▶ [Action item]: Here you must reproduce each line of the data exactly.

___ Provided records ___

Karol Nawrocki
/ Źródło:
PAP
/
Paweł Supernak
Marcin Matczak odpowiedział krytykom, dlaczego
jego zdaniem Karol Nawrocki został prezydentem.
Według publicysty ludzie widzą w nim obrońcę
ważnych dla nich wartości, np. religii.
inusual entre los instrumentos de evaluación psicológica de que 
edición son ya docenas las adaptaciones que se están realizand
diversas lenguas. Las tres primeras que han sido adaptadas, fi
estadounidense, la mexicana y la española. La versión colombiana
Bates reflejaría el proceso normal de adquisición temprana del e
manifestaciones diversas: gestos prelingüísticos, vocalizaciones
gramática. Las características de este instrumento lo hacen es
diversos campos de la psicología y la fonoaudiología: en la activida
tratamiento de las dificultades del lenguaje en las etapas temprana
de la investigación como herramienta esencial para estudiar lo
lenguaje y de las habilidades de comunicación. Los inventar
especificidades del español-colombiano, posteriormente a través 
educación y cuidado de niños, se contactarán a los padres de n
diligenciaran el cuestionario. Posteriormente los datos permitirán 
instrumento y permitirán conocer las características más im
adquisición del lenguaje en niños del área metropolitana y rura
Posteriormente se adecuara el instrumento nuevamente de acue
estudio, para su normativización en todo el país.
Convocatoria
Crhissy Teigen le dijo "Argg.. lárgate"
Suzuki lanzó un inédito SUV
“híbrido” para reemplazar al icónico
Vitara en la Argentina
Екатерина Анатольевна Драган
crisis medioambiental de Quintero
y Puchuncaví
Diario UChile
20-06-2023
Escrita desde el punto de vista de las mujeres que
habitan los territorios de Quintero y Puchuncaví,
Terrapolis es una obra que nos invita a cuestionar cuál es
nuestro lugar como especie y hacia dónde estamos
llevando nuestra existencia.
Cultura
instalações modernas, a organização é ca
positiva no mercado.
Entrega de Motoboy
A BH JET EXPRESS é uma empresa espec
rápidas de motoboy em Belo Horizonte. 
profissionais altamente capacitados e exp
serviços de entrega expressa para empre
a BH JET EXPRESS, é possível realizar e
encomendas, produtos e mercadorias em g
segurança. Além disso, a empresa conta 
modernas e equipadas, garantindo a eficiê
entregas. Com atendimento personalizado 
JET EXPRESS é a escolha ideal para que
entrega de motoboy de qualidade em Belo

___

▶ [Response below]:
Karol Nawrocki
/ Źródło:
PAP
/
Paweł Supernak
Marcin Matczak odpowiedział krytykom, dlaczego
jego zdaniem Karol Nawrocki został prezydentem.
Według publicysty ludzie widzą w nim obrońcę
ważnych dla nich wartości, np. religii.
inusual entre los instrumentos de evaluación psicológica de que 
edición son ya docenas las adaptaciones que se están realizand
diversas lenguas. Las tres primeras que han sido adaptadas, fi
estadounidense, la mexicana y la española. La versión colombiana
Bates reflejaría el proceso normal de adquisición temprana del e
manifestaciones diversas: gestos prelingüísticos, vocalizaciones
gramática. Las características de este instrumento lo hacen es
diversos campos de la psicología y la fonoaudiología: en la activida
tratamiento de las dificultades del lenguaje en las etapas temprana
de la investigación como herramienta esencial para estudiar lo
lenguaje y de las habilidades de comunicación. Los inventar
especificidades del español-colombiano, posteriormente a través 
educación y cuidado de niños, se contactarán a los padres de n
diligenciaran el cuestionario. Posteriormente los datos permitirán 
instrumento y permitirán conocer las características más im
adquisición del lenguaje en niños del área metropolitana y rura
Posteriormente se adecuara el instrumento nuevamente de acue
estudio, para su normativización en todo el país.
Convocatoria
Crhissy Teigen le dijo "Argg.. lárgate"
Suzuki lanzó un inédito SUV
“híbrido” para reemplazar al icónico
Vitara en la Argentina
Екатерина Анатольевна Драган
crisis medioambiental de Quintero
y Puchuncaví
Diario UChile
20-06-2023
Escrita desde el punto de vista de las mujeres que
habitan los territorios de Quintero y Puchuncaví,
Terrapolis es una obra que nos invita a cuestionar cuál es
nuestro lugar como especie y hacia dónde estamos
llevando nuestra existencia.
Cultura
instalações modernas, a organização é ca
positiva no mercado.
Entrega de Motoboy
A BH JET EXPRESS é uma empresa espec
rápidas de motoboy em Belo Horizonte. 
profissionais altamente capacitados e exp
serviços de entrega expressa para empre
a BH JET EXPRESS, é possível realizar e
encomendas, produtos e mercadorias em g
segurança. Além disso, a empresa conta 
modernas e equipadas, garantindo a eficiê
entregas. Com atendimento personalizado 
JET EXPRESS é a escolha ideal para que
entrega de motoboy de qualidade em Belo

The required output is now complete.